Content starts
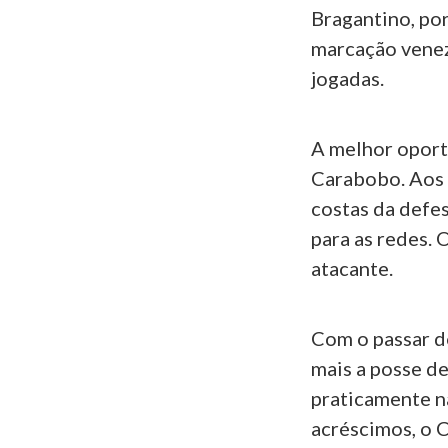
Bragantino, por
marcação venez
jogadas.
A melhor oport
Carabobo. Aos 
costas da defe
para as redes. 
atacante.
Com o passar d
mais a posse de
praticamente nã
acréscimos, o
Content ends
Your goal:
Write out the lines above exactly, but only from the one containing "para as redes." through the last one.

Task solution:
para as redes. 
atacante.
Com o passar d
mais a posse de
praticamente nã
acréscimos, o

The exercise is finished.